“It’s not fair and I think you’re really mean”

A few days ago, I stumbled on this 2004 takedown of Dan Brown by the renowned linguist Geoffrey Pullum. It was much linked, liked and recommended when it appeared.

I have two objections to Prof. Pullum’s criticism. First, he does not allow that Brown’s “bad” style could be a literary device. The opening of The Da Vinci Code, “Renowned curator Jacques Saunière…” is in journalese. If Brown chose journalese for the introduction, he was in his own right: there’s no reason why the narrator should write like a Woolfean stylist. He might as well be a pretentious, third-rate hack.

Second, Pullum is being unfair to Brown:

Look at “heaved the masterpiece toward himself until it tore from the wall and Saunière collapsed backward in a heap beneath the canvas.” We don’t need to know it’s a masterpiece (it’s a Caravaggio hanging in the Louvre, that should be enough in the way of credentials, for heaven’s sake).

Brown’s narrator is simply using a synonym to “a painting by Caravaggio.” That’s typical of writing by journalists: they seem to have a fear of repetition and a mania for synonyms. “Masterpiece” is hardly the most unnatural of them – it’s not “slaying” or “funnyman” or “Putin ally.”

…after “a thundering iron gate” has fallen (by the way, it’s the fall that makes a thundering noise: there’s no such thing as a thundering gate)…

By the same token, there’s no such thing as a creaking door: it’s the movement of the hinge that produces a creaking sound.

A voice doesn’t speak —a person speaks; a voice is what a person speaks with.

Occasionally it does, especially if disembodied.

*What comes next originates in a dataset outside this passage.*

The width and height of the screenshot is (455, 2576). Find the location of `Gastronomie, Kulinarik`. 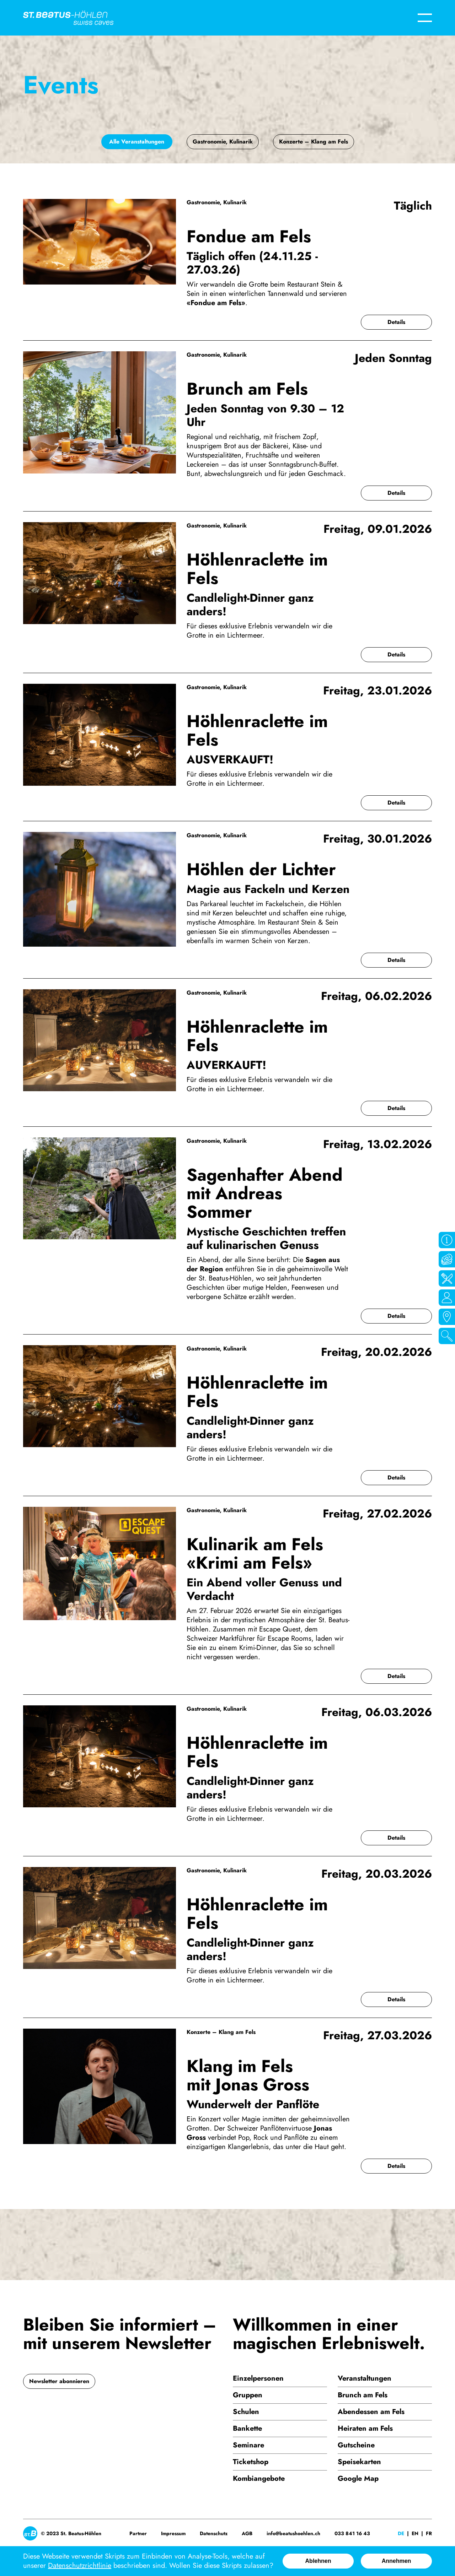 Gastronomie, Kulinarik is located at coordinates (223, 141).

See 1 Kings 19 and Acts 10-11. The curator hears the voice before seeing the speaker.

“Chillingly close” would be right in your ear, whereas this voice is fifteen feet away behind the thundering gate.

No, “chillingly close” means “close enough to be chilling.” Why can’t a voice chill one’s blood from the distance of fifteen feet, through a barred gate?

The curator (do we really need to be told his profession a third time?) cannot slowly turn his head if he has frozen; freezing (as a voluntary human action) means temporarily ceasing all muscular movements.

Sure. “On his hands and knees, the curator froze, turning his head slowly” sounds slightly comical. Either he was frozen from neck down only or he froze, then unfroze, and turned his head. A bit sloppy but fixable. And it’s pretty clear what’s going on. As clear as in a movie.

And crucially, a silhouette does not stare! A silhouette is a shadow. If Saunière can see the man’s pale skin, thinning hair, iris color, and red pupils (all at fifteen feet), the man cannot possibly be in silhouette.

This much is true: silhouettes are monochrome by definition. The “silhouette” should have been a “shape” or a “figure.” Despite the misuse of the word, the overall picture is easy to see.

Brown’s writing is not just bad; it is staggeringly, clumsily, thoughtlessly, almost ingeniously bad.

I respectfully disagree. It’s not “staggeringly, clumsily, thoughtlessly” bad. It’s just bad, possibly on purpose, “ingeniously.”

2 Comments

  1. I found Dan Brown’s prose to be absolutely appalling. It might have been grammatically correct, but boy was it bad. And there are also plenty of examples of sloppy research: in The Da Vinci Code there is an American woman at Cambridge University who is on Spring Break. I assume he means Easter. And the whole technical premise of Digital Fortress is flawed.

    But for all that said, he writes and people want to read it and he sells books and makes himself millions. Good on him!

    I asked over at my place the other day whether guys like Dan Brown and Ken Follett are bad writers who got lucky or they are geniuses who write like this because they know it will sell. I am inclining towards the former. But as I said, I don’t begrudge them any of this.

    • Not that it’s directly relevant, but F. R. Leavis wrote that Theodore Dreiser “seems as though he learned English from a newspaper. He gives the feeling that he doesn’t have any native language…” Mencken, on the other hand, promoted Dreiser as a great American realist.